The window shade wavers slight back and forth, in-out, as the wind shifts.
The gale, swinging now from south to west, soon northwest-to-be, roars in the distance, moans nearby around the corners of this drafty, creaking farmhouse.
Rain still falls, drippingly, drumming slow intermittent tattoo on the roof, but a sudden plunge from spring-like warmth to arctic bite and sudden snow squall may make road travel “near impossible” with whiteout and icing, and no one knows just when. So says the National Weather Service.
So he’s just left for the prison, early—to ensure on-time arrival. (He preaches there, one turn per month.)

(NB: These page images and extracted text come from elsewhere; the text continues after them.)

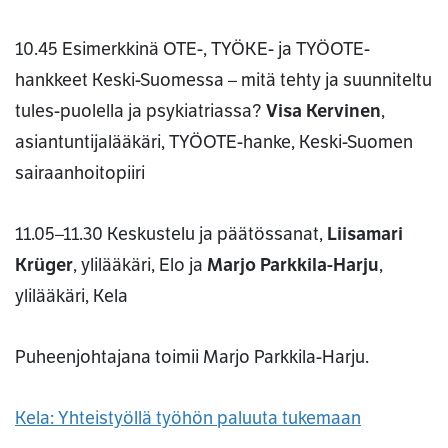
10.45 Esimerkkinä OTE-, TYÖKE- ja TYÖOTE-
hankkeet Keski-Suomessa – mitä tehty ja suunniteltu
tules-puolella ja psykiatriassa?
Visa Kervinen
,
asiantuntijalääkäri, TYÖOTE-hanke, Keski-Suomen
sairaanhoitopiiri
11.05–11.30 Keskustelu ja päätössanat,
Liisamari
Krüger
, ylilääkäri, Elo ja
Marjo Parkkila-Harju
,
ylilääkäri, Kela
Puheenjohtajana toimii Marjo Parkkila-Harju.
Kela: Yhteistyöllä työhön paluuta tukemaan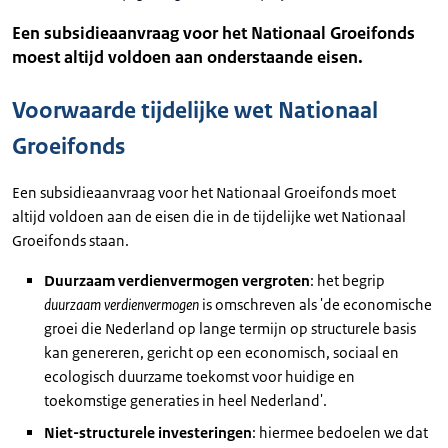
Een subsidieaanvraag voor het Nationaal Groeifonds
moest altijd voldoen aan onderstaande eisen.
Voorwaarde tijdelijke wet Nationaal
Groeifonds
Een subsidieaanvraag voor het Nationaal Groeifonds moet
altijd voldoen aan de eisen die in de tijdelijke wet Nationaal
Groeifonds staan.
Duurzaam verdienvermogen vergroten
: het begrip
duurzaam verdienvermogen
is omschreven als 'de economische
groei die Nederland op lange termijn op structurele basis
kan genereren, gericht op een economisch, sociaal en
ecologisch duurzame toekomst voor huidige en
toekomstige generaties in heel Nederland'.
Niet-structurele investeringen
: hiermee bedoelen we dat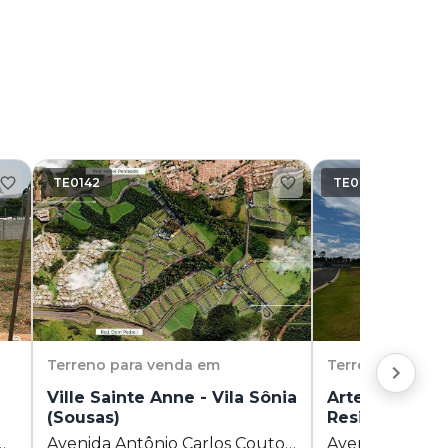
TE0142
TE0250
Terreno
para venda em
Terreno
para v
Ville Sainte Anne - Vila Sônia
Artesano Galle
(Sousas)
Residencial J
Avenida Antônio Carlos Couto
Avenida 1 10 - 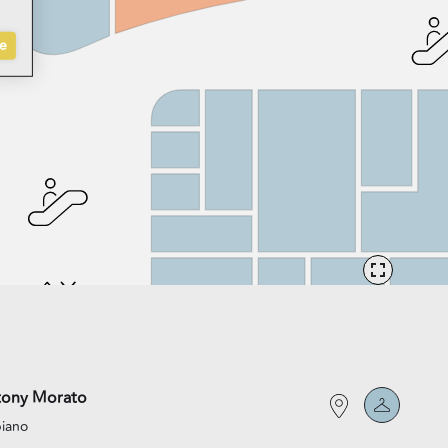
e
tony Morato
piano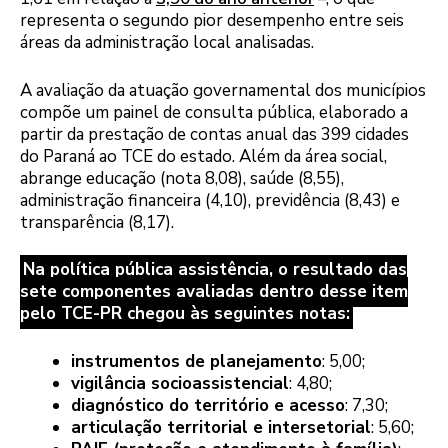
representa o segundo pior desempenho entre seis
áreas da administração local analisadas.
A avaliação da atuação governamental dos municípios
compõe um painel de consulta pública, elaborado a
partir da prestação de contas anual das 399 cidades
do Paraná ao TCE do estado. Além da área social,
abrange educação (nota 8,08), saúde (8,55),
administração financeira (4,10), previdência (8,43) e
transparência (8,17).
Na política pública assistência, o resultado das
sete componentes avaliadas dentro desse item
pelo TCE-PR chegou às seguintes notas:
instrumentos de planejamento
: 5,00;
vigilância socioassistencial
: 4,80;
diagnóstico do território e acesso
: 7,30;
articulação territorial e intersetorial
: 5,60;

There’s wood in the lidded front-porch box for the library woodstove, waiting… He said (quite out of character) I should turn the thermostats up, for extra warmth to linger, should wind blow down the power. He made sure of kindling in the box as well as logs. And three candles stand at attention, on kitchen tabletop, in the still-gray hour.
Had we not checked the forecast, we might have been blindsided.
Wind shifts can do that.
And such surprise storms are not to be sneezed at. (Though that’s a natural response.) Caught out with a friend in one myself once, I experienced airborne adventure, unintentional off-roading, in a “God-forsaken” woodland. (Though not God-forsaken, really. He rode there with us, even steering the airborne truck… But. We should have acted more wisely! With the temperature plummeting like it was, if we hadn’t found that inhabited dwelling…)

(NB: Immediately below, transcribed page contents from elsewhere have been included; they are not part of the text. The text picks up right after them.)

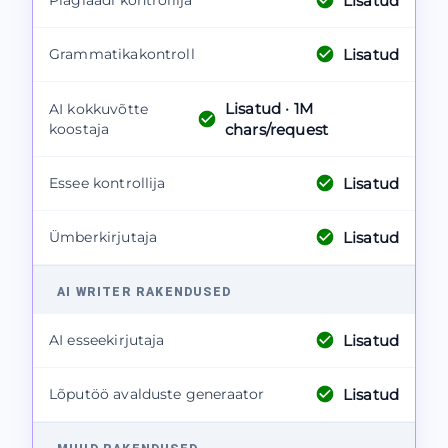
Lisatud
Plagiaadi kontrollija
Lisatud
Grammatikakontroll
Lisatud
· 1M
AI kokkuvõtte
koostaja
chars/request
Lisatud
Essee kontrollija
Lisatud
Ümberkirjutaja
AI WRITER RAKENDUSED
Lisatud
AI esseekirjutaja
Lisatud
Lõputöö avalduste generaator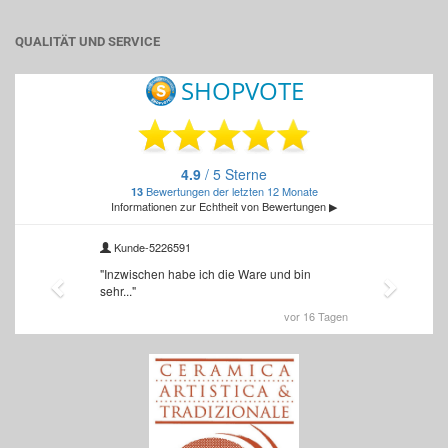
QUALITÄT UND SERVICE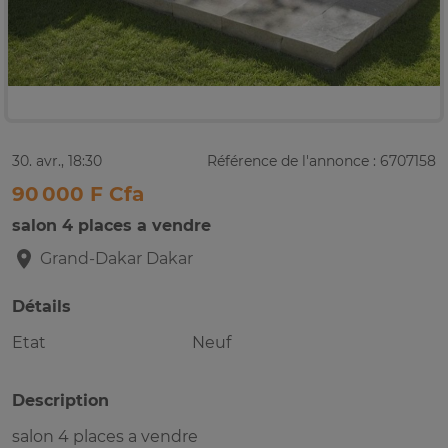
30. avr., 18:30
Référence de l'annonce : 6707158
90 000 F Cfa
salon 4 places a vendre
Grand-Dakar
Dakar
Détails
Etat
Neuf
Description
salon 4 places a vendre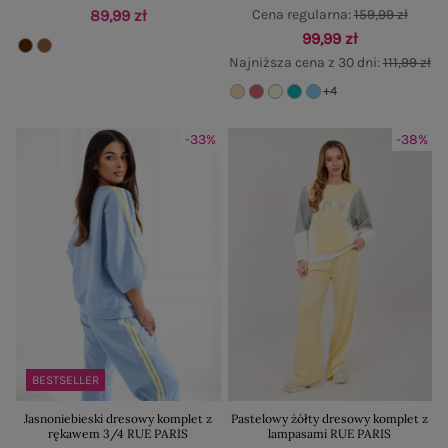
89,99 zł
Cena regularna:
159,99 zł
99,99 zł
Najniższa cena z 30 dni:
111,99 zł
+4
-33%
-38%
BESTSELLER
Jasnoniebieski dresowy komplet z
Pastelowy żółty dresowy komplet z
rękawem 3/4 RUE PARIS
lampasami RUE PARIS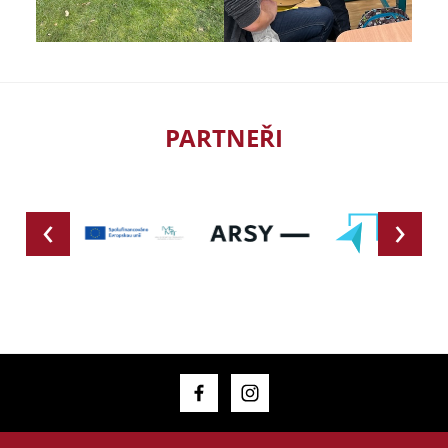
PARTNEŘI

Since then, to my shock I’ve learn that weather-caused death rates run higher in this corner of the country than in places we think are scary!
So we take a few precautions.
[Later] I sit here and listen to the chase of powerful air tides.
I hear garbage cans crashing, and see out a window a panicked black cat’s high-speed zig-zag streaking down a noisy hill. Cracking sounds are coming from the big black-maple just beyond the window, and a lanky arborvitae is dancing a swaying frenzy.
I consider moving my computer and myself to a different side of the house…
And I ponder the wind-shifts and sea-changes of earth-life.
They happen—perhaps to all, surely to most.
There are tides to be “taken at the flood,” and floods to be fled and avoided. Wild and wicked winds can come banging on life’s door like sudden bombs, and knock us off our feet.
(I’ve had a few come blow my life around.)
How does one line up candles for such spells, so light may not be lost? How does one insure warmth for living when normal power fails us?
I look to the word and this I see:
Keep your (candle) lamps burning (Lk 12:35),
keep them fueled (Mt 25:1-4).
Keep stirring up and feeding the coals of God’s fire within you (2 Ti 1:5-7).
Be ready at any moment for the enemy’s rush-in flood (Is 59:19),
holding the hand of God’s love always (Jud 1:20-21),
like the child in the crowd of potential dangers (Mt 10:16;28:19-20)
— alert in prayer (Eph 6:18),
and always listening for His warnings and instructions,
abiding in them, and thus in Him (Jhn 15:10).